Bell Mobility Goes Lean: Using Performance Monitoring to Cut Waste
by Zlatko Zahirovic, Manager of Wireless Network Connectivity Engineering at Bell Mobility.
Reprinted from an article that appeared in Wireless Week on March 25, 2014
Many network teams think of performance monitoring as an insurance policy. At Bell Mobility, we see things differently. In our world, performance monitoring is a way to cut waste from our CDMA, LTE, and HSPA+ based wireless network.
For decades, businesses of all types have adopted the principles of Lean Manufacturing. Bell Mobility, a division of Canada’s largest communications company (BCE), is no different. We embrace lean theory to cut the muda from a wireless network that serves 7.8 million subscribers.
Our performance monitoring platform is a key component of this strategy. Like any company, we use performance monitoring to troubleshoot user experience issues. But we also look for ways to drive waste out of the business and improve our bottom line. Performance monitoring gives us that insight.

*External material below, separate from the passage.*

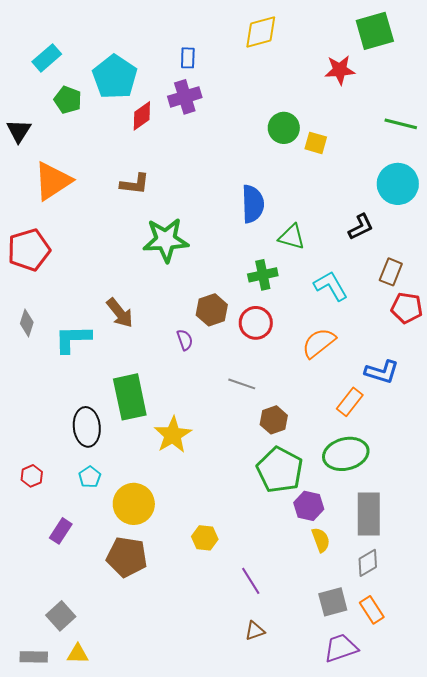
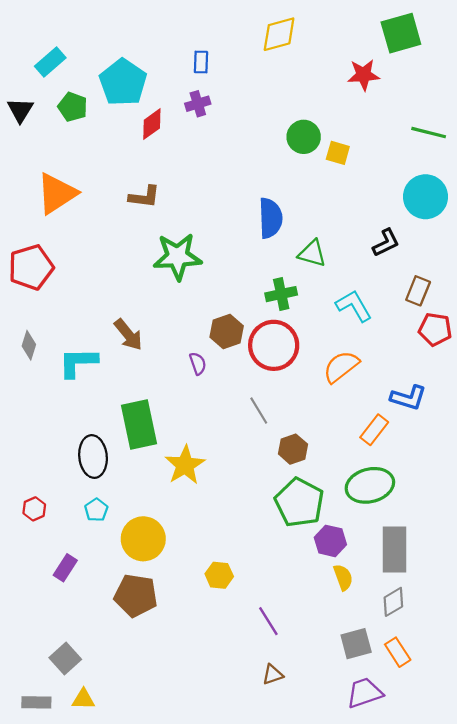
purple cross: (185, 97) -> (198, 104), size x0.7
black triangle: (19, 131) -> (20, 110), moved
red circle: (256, 323) -> (274, 345), size x1.4
gray line: (242, 384) -> (259, 411), turned 40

There are seven deadly wastes in lean practice. Here are some examples of how performance monitoring has helped us eliminate them:
Following the launch of the iPhone back in 2007, Bell Mobility saw other wireless providers scrambling for capacity. So our gut instinct was to over-provision our entire backhaul network. We provisioned the microwave spectrum for a maximum of 131 Mbps -- almost four times higher than the theoretical maximum of what the technology at the time needed. Just now we’re reaching 120 Mbps bursts on those same links, so we had over-invested in bandwidth for some time. While over-provisioning ensures cell sites never bust capacity, this form of waste increases costs. In our case, it has been in the neighborhood of $26 million over the last 7 years ($8.1 million for microwave licenses and $18 million for over-provisioned leased circuits).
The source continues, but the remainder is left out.